The duo is behind the six-part series called “Human: The World Within.”

Danny O’Shea and Tarah Kayne practice a lift off-ice in Colorado Springs. (Courtesy of Sean Boggs)

The series takes a deep dive into the incredible universe that’s inside the body to discover the biology that all humans share: heart, brain, eyes, blood and tears. The series uncovers the science behind how our bodies work and how what’s inside powers every moment of our lives.

Jad Abumrad, host of the popular podcast Radiolab, narrates the journey through this foreign universe and reveals what makes us tick.

Magaly Rodriguez and her team attend to a victim inside the emergency rescue drill in Ciales, Puerto Rico. (Courtesy of Juan O. Rodriguez)

The series will premiere at 8 p.m. Wednesday, May 5, on New Mexico PBS, channel 5.1.

Marquardt says breaking the series into six sections happened naturally. Each episode focuses one of the six bodily systems – nervous, circulatory, digestive, immune, sensory and reproductive.

He says production was approached from the standpoint of making the information easy to digest.

Professional ballroom dance couple Alla and Alex with their family in Los Angeles. (Courtesy of Jonah Beadle)

“Each story you can relate to,” Marquardt says. “It’s incredible to see that though we are all different, we share the same systems.”

Soule says he was drawn to the project because he didn’t know exactly what was happening in his body at any given time.

“It’s a universal subject and it’s fascinating,” Soule says. “I wanted to learn more about this machine that is working every second of the day.”

Soule says the project started nearly two years ago and filming began in January 2020.

“We got half of our episodes filmed and then the pandemic hit,” he says. “We started to focus on the stories that we had.

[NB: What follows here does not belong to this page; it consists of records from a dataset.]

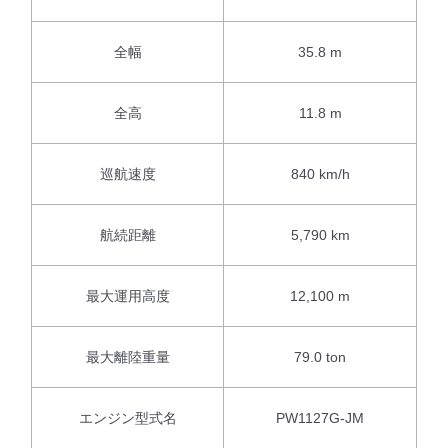
全幅
35.8 m
全高
11.8 m
巡航速度
840 km/h
航続距離
5,790 km
最大運用高度
12,100 m
最大離陸重量
79.0 ton
エンジン型式名
PW1127G-JM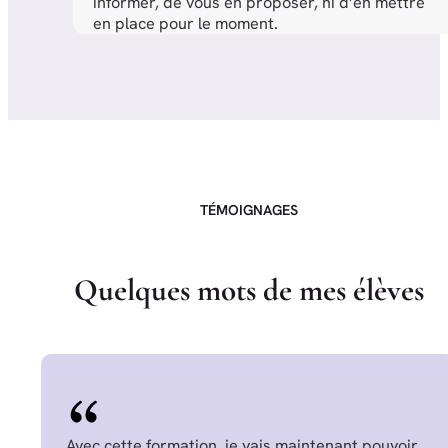
informer, de vous en proposer, ni d’en mettre
en place pour le moment.
TÉMOIGNAGES
Q
u
e
l
q
u
e
s
m
o
t
s
d
e
m
e
s
é
l
è
v
e
s
Avec cette formation, je vais maintenant pouvoir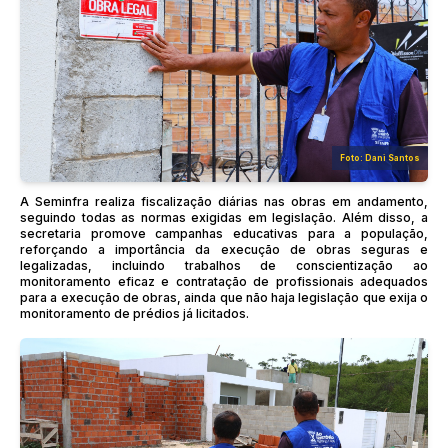
Foto: Dani Santos
A Seminfra realiza fiscalização diárias nas obras em andamento,
seguindo todas as normas exigidas em legislação. Além disso, a
secretaria promove campanhas educativas para a população,
reforçando a importância da execução de obras seguras e
legalizadas, incluindo trabalhos de conscientização ao
monitoramento eficaz e contratação de profissionais adequados
para a execução de obras, ainda que não haja legislação que exija o
monitoramento de prédios já licitados.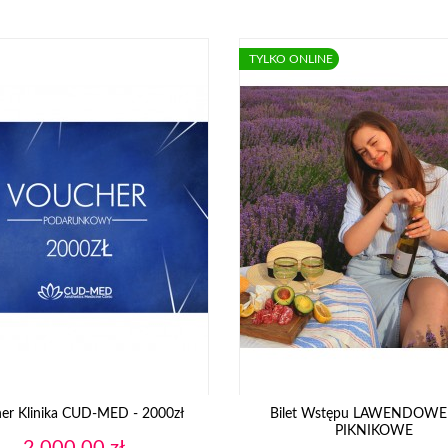
TYLKO ONLINE
er Klinika CUD-MED - 2000zł
Bilet Wstępu LAWENDOWE
PIKNIKOWE
Cena
2 000,00 zł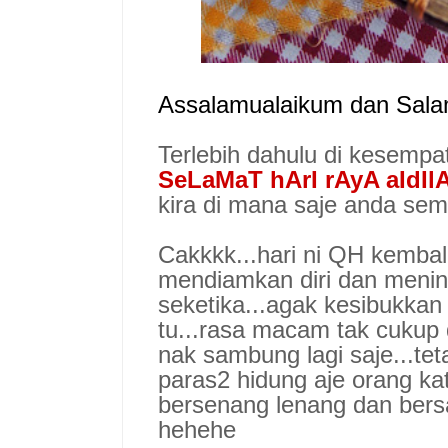
Assalamualaikum dan Sala
Terlebih dahulu di kesemp
SeLaMaT hArI rAyA aIdIl
kira di mana saje anda sem
Cakkkk...hari ni QH kembal
mendiamkan diri dan menin
seketika...agak kesibukkan 
tu...rasa macam tak cukup
nak sambung lagi saje...t
paras2 hidung aje orang kat
bersenang lenang dan bersan
hehehe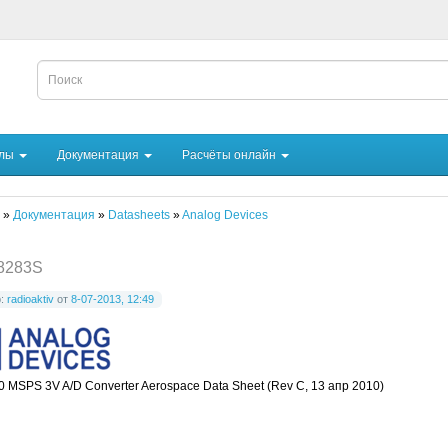
йлы
Документация
Расчёты онлайн
»
Документация
»
Datasheets
»
Analog Devices
8283S
р:
radioaktiv
от
8-07-2013, 12:49
00 MSPS 3V A/D Converter Aerospace Data Sheet (Rev C, 13 апр 2010)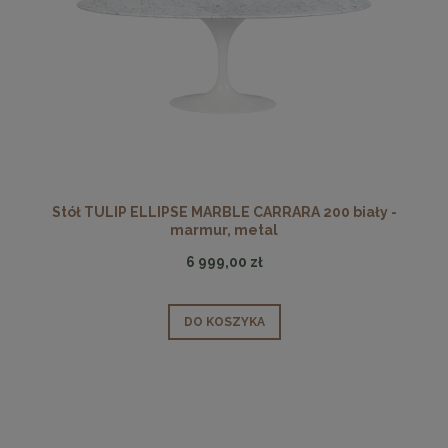
Stół TULIP ELLIPSE MARBLE CARRARA 200 biały -
marmur, metal
6 999,00 zł
DO KOSZYKA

Then once the world opened up again, we captured the remaining stories. It made for a unique challenge. It’s more of an important story to tell. We live in these very fragile, but resilient bodies.”

Soule admits that it was tricky to make the science relatable and was aware of not making the stories bogged down in technical terms.

“We wanted to be smart about the information,” he says. “We didn’t want it to be a sixth-grade science film. The challenge constantly was us asking ‘Is this engaging?’ ”

Marquardt credits all the experts who worked on the project for moving the series forward with information and storytelling.

“Our test audience was our family,” he says. “I have young kids and an 80-year-old mother. If they could easily understand all while being engaged, then we were on the right track.”

After a few years of working on the project, Soule found the relationship between the heart and the brain most interesting.

“It’s the most interconnected system in our body,” he says. “We think of the heart as symbolic. Both the brain and heart have a connection to our emotions. We talk about deep grief and great loss and how it actually changes the physical shape of your heart. Yet the heart is very adaptable and it can repair itself with the brain’s help.”